Rumin Luo

Rumin Luo: Boston University, Center for the Study of Asia

Ms Rumin Luo obtained her Bachelor’s Degree (2003) in Rural Regional Development and Master’s Degree (2006) in Sociology from China Agricultural University (CAU), Beijing, China. She started her PhD work from Oct.1st, 2008 in Bielefeld University, Germany, with the Excellency Scholarship from German Research Foundation (Deutsche Forschungsgemeinschaft). She was involved in projects and researches in development fields which covered a wide range of issues, poverty, gender, natural resource management, sustainable development. At the end of 2005, she started to work for Deutsche Gesellschaft für Technische Zusammenarbeit (GTZ) GmbH as a full time officer in the Sino-German cooperation Poverty M&E project in China.

Migration, Integration and Life Chances – An Empirical Study of Urban China

In 2008, some 214 million people – 3.1% of the world’s population — lived outside their country of origin. At the same time there are around 740 million internal migrants, so altogether nearly 1 billion people are on the move across the world.
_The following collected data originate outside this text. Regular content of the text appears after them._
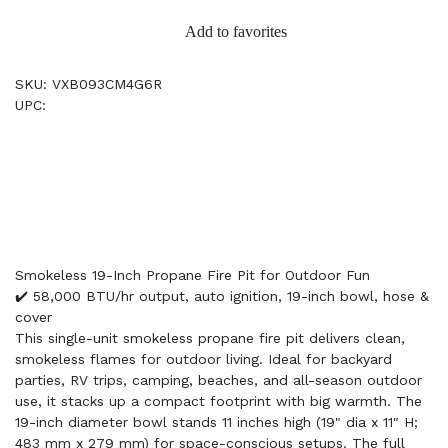
Add to favorites
SKU: VXB093CM4G6R
UPC:
Smokeless 19-Inch Propane Fire Pit for Outdoor Fun
✔️ 58,000 BTU/hr output, auto ignition, 19-inch bowl, hose &
cover
This single-unit smokeless propane fire pit delivers clean,
smokeless flames for outdoor living. Ideal for backyard
parties, RV trips, camping, beaches, and all-season outdoor
use, it stacks up a compact footprint with big warmth. The
19-inch diameter bowl stands 11 inches high (19" dia x 11" H;
483 mm x 279 mm) for space-conscious setups. The full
Although India and Germany are also very important destination countries for international migrants, the United States is home to the largest share of
immigrants in the world with 33 million, 19% of all international migrants, within which scholar often discuss the 12 million “undocumented” immigrants in the USA. The People’s Republic of China is also experiencing large social change accompanied by, or more accurately caused by, population mobility. Massive population movement to urban areas has been the inevitable trend of market economies and the motivation for social transformation. Although it is a normal phenomenon in the modernizing world, this still comprises the largest population movement in human history during a peaceful period. The variety and complexity of factors propelling the new migration have generated a distinctive set of domestic characteristics and impacts in transitional China, which underpin contemporary political concerns and highlight significant issues in the social relations between settled communities and new migrants. My research looks to identify key factors affecting the integration of “migrants” in Urban China.